For this example we'll read in the GenBank format file \href{http://biopython.org/DIST/docs/tutorial/examples/ls_orchid.gbk}{ls\_orchid.gbk} and write it out in FASTA format:
\begin{verbatim}
from Bio import SeqIO
records = SeqIO.parse("ls_orchid.gbk", "genbank")
count = SeqIO.write(records, "my_example.fasta", "fasta")
print "Converted %i records" % count
\end{verbatim}
Still, that is a little bit complicated. So, because file conversion is such a
common task, Biopython 1.52 introduced a helper function letting you replace
that with just:
\begin{verbatim}
from Bio import SeqIO
count = SeqIO.convert("ls_orchid.gbk", "genbank", "my_example.fasta", "fasta")
print "Converted %i records" % count
\end{verbatim}
The \verb|Bio.SeqIO.convert()| function will take handles \emph{or} filenames.
Watch out though -- if the output file already exists, it will overwrite it!
To find out more, see the built in help:
\begin{verbatim}
>>> from Bio import SeqIO
>>> help(SeqIO.convert)
...
\end{verbatim}
In principle, just by changing the filenames and the format names, this code
could be used to convert between any file formats available in Biopython.
However, writing some formats requires information (e.g. quality scores) which
other files formats don't contain. For example, while you can turn a FASTQ
file into a FASTA file, you can't do the reverse. See also
Sections~\ref{sec:SeqIO-fastq-conversion} and~\ref{sec:SeqIO-fasta-qual-conversion}
in the cookbook chapter which looks at inter-converting between different FASTQ formats.
Finally, as an added incentive for using the \verb|Bio.SeqIO.convert()| function
(on top of the fact your code will be shorter), doing it this way may also be
faster! The reason for this is the convert function can take advantage of
several file format specific optimisations and tricks.

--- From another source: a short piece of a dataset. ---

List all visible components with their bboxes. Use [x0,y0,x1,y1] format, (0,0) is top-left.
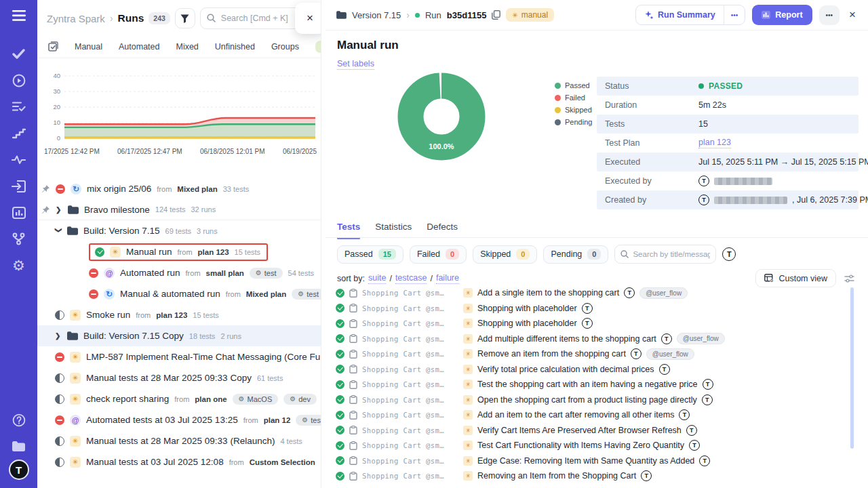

\subsection{Converting a file of sequences to their reverse complements}
\label{sec:SeqIO-reverse-complement}
Suppose you had a file of nucleotide sequences, and you wanted to turn it into a file containing their reverse complement sequences. This time a little bit of work is required to transform the \verb|SeqRecord| objects we get from our input file into something suitable for saving to our output file.
To start with, we'll use \verb|Bio.SeqIO.parse()| to load some nucleotide
sequences from a file, then print out their reverse complements using
the \verb|Seq| object's built in \verb|.reverse_complement()| method (see Section~\ref{sec:seq-reverse-complement}):
\begin{verbatim}
>>> from Bio import SeqIO
>>> for record in SeqIO.parse("ls_orchid.gbk", "genbank"):
... print record.id
... print record.seq.reverse_complement()
\end{verbatim}
Now, if we want to save these reverse complements to a file, we'll need to make \verb|SeqRecord| objects.
We can use the \verb|SeqRecord| object's built in \verb|.reverse_complement()| method (see Section~\ref{sec:SeqRecord-reverse-complement}) but we must decide how to name our new records.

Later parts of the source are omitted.